A Philadelphia man with monkeypox shares his story as cases rise in the Delaware Valley

PHILADELPHIA (WPVI) — Cases of monkeypox are on the rise throughout the Delaware Valley and across the country.

Larry Jackson III, 29, of North Philadelphia, said that after multiple doctor visits he recently found out he had monkeypox.

“It still hurts, like some of the punches hurt,” Jackson said.

He said it has been a painful struggle for days.

Jackson is now staying home for three weeks hoping the virus will run its course. But, at first, he said he wasn’t sure what made him so sick.

SEE ALSO: Monkeypox and Children | What to know about tests, symptoms, treatments and more

“Swollen lymph node, my throat was swollen, my body ached,” Jackson said.

As of August 1, Philadelphia had 82 confirmed cases of monkeypox, according to the Philadelphia Department of Public Health.

There have been 170 confirmed cases in Pennsylvania, 155 in New Jersey and five in Delaware, according to the CDC.

A doctor told Action News that the number of cases both locally and across the country is increasing.

“I think that’s why most health care providers are taking it seriously. We’re being proactive about testing people now that the availability of testing has increased significantly in recent weeks,” said Eric Sachinwalla. , medical director for infection prevention, Einstein Healthcare Network. .
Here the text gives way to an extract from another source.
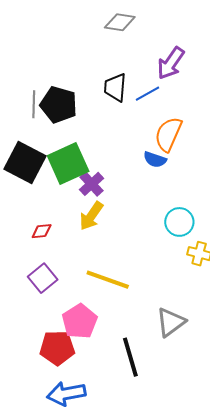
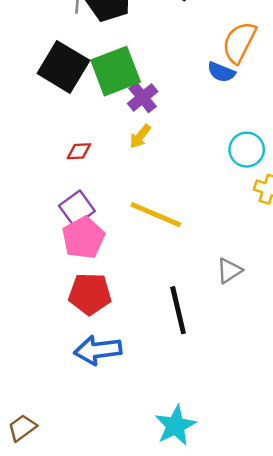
yellow arrow: (91, 216) -> (140, 136), size x0.7
pink pentagon: (80, 321) -> (83, 238), moved
gray triangle: (171, 322) -> (229, 271), size x0.7

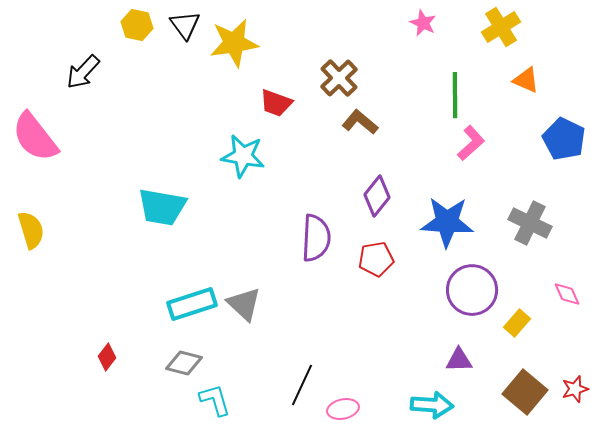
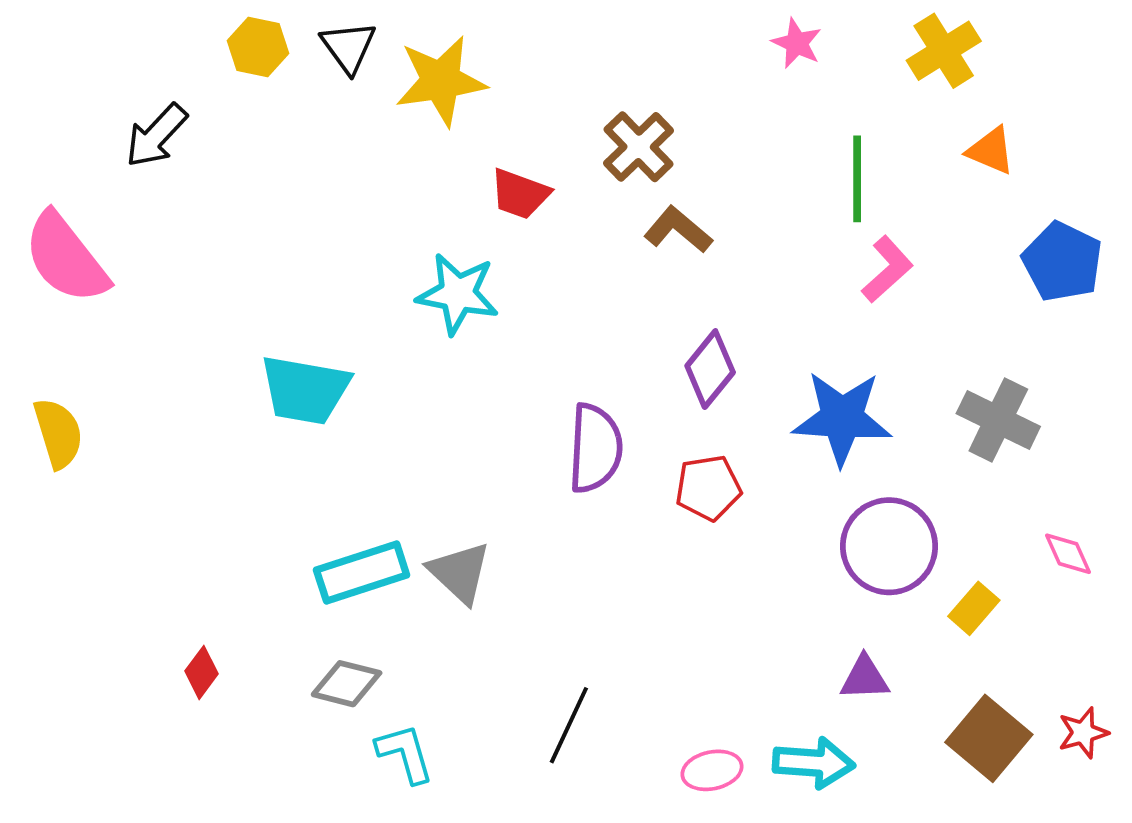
pink ellipse: (343, 409) -> (712, 770), moved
SEE ALSO: UN Health Agency Declares Monkeypox a Global Emergency, Disease Now in 70 Countries

He said it’s important to control symptoms.

“Stay home, talk to your health care provider, they can probably guide you on the best way to get tested,” Sachinwalla said.

He added that if you’ve been exposed but don’t have symptoms, “you don’t have to self-quarantine, but contact the health department, especially if you know the other person has monkeypox because they might be eligible for a vaccine.”

On Wednesday, eight more cases were confirmed in Bucks County.

Jeanne Franklin, director of the Chester County Health Department, said they have enough vaccine for now.

“But we don’t know what this is going to look like, in terms of how fast it’s going to spread and how many close contacts we’re going to have,” Franklin said.

She said any time the county is able to order more vaccines, they will.

“Right now, the vaccine is prioritized for subsequent exposure, so those close contacts. We would love to have enough vaccine to do the pre-exposure, which we just aren’t there,” Franklin said.